Прибыв в бурлящую от богословских распрей столицу, Феодосии достаточно быстро разобрался в особенностях восточно-христианской религиозности и изменил первоначальную тактику. В мае 381 г. по его указу был созван церковный собор, с которым принято связывать признаваемый ныне абсолютным большинством христианских конфессий вероисповедальный символ. Хотя он издавна именуется «Никеоконстантинополъским» (или «Никеоцареградским»), историки Церкви до сих спорят, действительно ли он был принят в 381 году. В документах самого собора никаких указаний на это нет. Лишь косвенные данные заставляют допускать такую возможность. Но как бы то ни было, 1-й Константинопольский собор именно потому и стали позднее считать Вселенским, что церковная традиция приписывала ему создание главного символа христианского вероисповедания.

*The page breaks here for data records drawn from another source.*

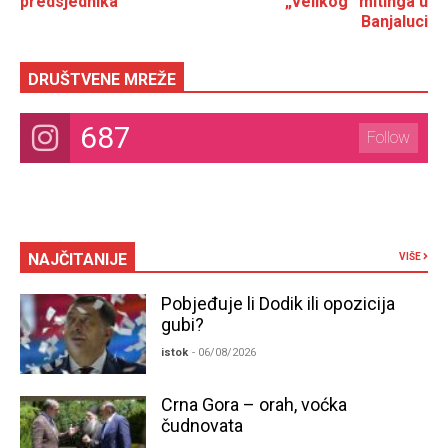
predsjednika
„velikog“ mitinga u
Banjaluci
DRUŠTVENE MREŽE
687
Follow
NAJČITANIJE
VIŠE
Pobjeđuje li Dodik ili opozicija
gubi?
istok
- 06/08/2026
Crna Gora – orah, voćka
čudnovata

Никео-Константинопольский символ (381 г.)
«Верую во единого Бога Отца, Вседержителя, Творца неба и земли, всего видимого и невидимого. И во единого Господа Иисуса Христа, Сына Божия, Единородного, Отцом рожденного прежде всех, веков; в Свет от Света, в Бога истинного от Бога истинного, рожденного, несотворенного, единосущного Отцу, через Которого все произошло. Ради нас, людей, и нашего ради спасения сошедшего с небес и воплотившегося от Духа Святого и Марии Девы и вочеловечившегося. Распятого за нас при Понтии Пилате, страдавшего и погребенного. И воскресшего в третий день, согласно Писаниям. И восшедшего на небеса и справа от Отца сидящего. И вновь со славой грядущего судить живых и мертвых. Царствию же Его не будет конца.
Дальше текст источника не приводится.